IV. Questions en litige

[39] Hapag-Lloyd soutient que nous devons nous pencher sur les trois questions suivantes : 1) les intimées ont-elles prouvé que le droit allemand diffère du droit canadien? 2) dans la négative, quel est le montant de la responsabilité de Hapag-Lloyd aux termes du droit canadien? 3) notre Cour doit-elle examiner les conclusions du juge concernant le droit allemand selon la norme de la décision correcte ou selon la norme de la décision raisonnable?

[40] De leur côté, les intimées formulent les questions de la façon suivante : quelle est la norme de contrôle applicable en l’espèce et le juge a-t-il commis une erreur en concluant, d’après le droit allemand, que la perte était survenue durant le segment routier du transport multimodal?

[41] Il n’est pas nécessaire que je reformule ces questions, et je traiterai de chacune d’elles dans mon analyse.

V. Analyse

A. Norme de contrôle

[42] Il ne fait aucun doute que les normes applicables en l’espèce sont celles énoncées par la Cour suprême du Canada dans l’arrêt Housen c. Nikolaisen, 2002 CSC 33, [2002] 2 R.C.S. 235 [Housen], où la Cour a indiqué que les questions de droit sont assujetties à la norme de la décision correcte, alors que les questions de droit et de fait sont assujetties à la norme de l’erreur manifeste et dominante, sauf en présence d’une question de droit isolable.

B. Est-ce le droit canadien ou le droit allemand qui s’applique?

[43] Je me pencherai d’abord sur l’argument de Hapag-Lloyd, selon lequel la preuve a été faite que le droit allemand est identique au droit canadien, ou du moins que la preuve n’a pas été faite qu’il diffère du droit canadien, et que le droit canadien devrait donc s’appliquer. Plus précisément, invoquant l’arrêt ITO-Int’l Terminal Operators c. Miida Electronics de la Cour suprême du Canada, [1986] 1 R.C.S. 752, 1986 CanLII 91 (CSC), Hapag-Lloyd soutient que la perte des trois conteneurs, survenue alors que la cargaison se trouvait au terminal maritime d’Anvers, est attribuable au segment océanique du transport multimodal et est donc assujettie à la limite de responsabilité la plus basse, soit de 2 DTS par kg.

[44] Je ne peux souscrire à l’argument de Hapag-Lloyd et je conclus que la preuve du droit allemand applicable a été faite, et que c’est le droit qui s’applique en l’espèce.

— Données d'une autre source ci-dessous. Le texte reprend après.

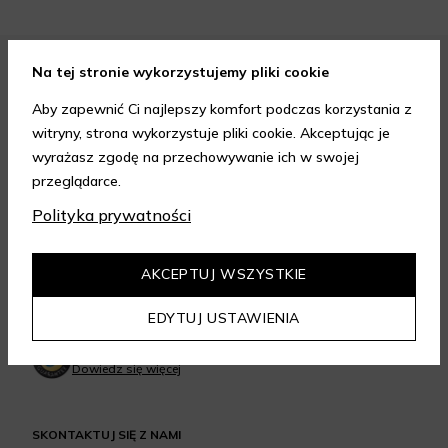
Na tej stronie wykorzystujemy pliki cookie
FORMY PŁATNOŚCI
Aby zapewnić Ci najlepszy komfort podczas korzystania z
witryny, strona wykorzystuje pliki cookie. Akceptując je
wyrażasz zgodę na przechowywanie ich w swojej
przeglądarce.
Polityka prywatności
FORMY DOSTAWY
AKCEPTUJ WSZYSTKIE
GWARANCJA JAKOŚCI
EDYTUJ USTAWIENIA
4.95
/
5.00
Dowiedz się więcej
SKONTAKTUJ SIĘ Z NAMI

[45] Premièrement, dans l’exposé conjoint des faits daté du 16 juillet 2019, les parties ont convenu que le droit allemand s’appliquait, sans renvoi, aux questions en litige que devait trancher le juge (exposé conjoint des faits, clause 15). Les parties ont également convenu que si la preuve déposée par les experts sur le droit allemand devait être incomplète, le juge était autorisé, et invité, à poser des questions supplémentaires aux experts lors de l’audience, de manière à ne pas avoir à présumer que le droit étranger est le même que celui du tribunal saisi (exposé conjoint des faits, clause 17).

[46] Deuxièmement, de toute évidence, le juge a conclu qu’il disposait d’une preuve d’expert suffisante pour pouvoir déterminer quels étaient les principes pertinents du droit allemand des transports et les appliquer aux faits convenus par les parties (motifs, par. 80). En concluant ainsi, le juge a souligné que selon lui, aucune des parties ne prétendait que la preuve d’expert était insuffisante pour lui permettre de tirer ses conclusions concernant le droit étranger.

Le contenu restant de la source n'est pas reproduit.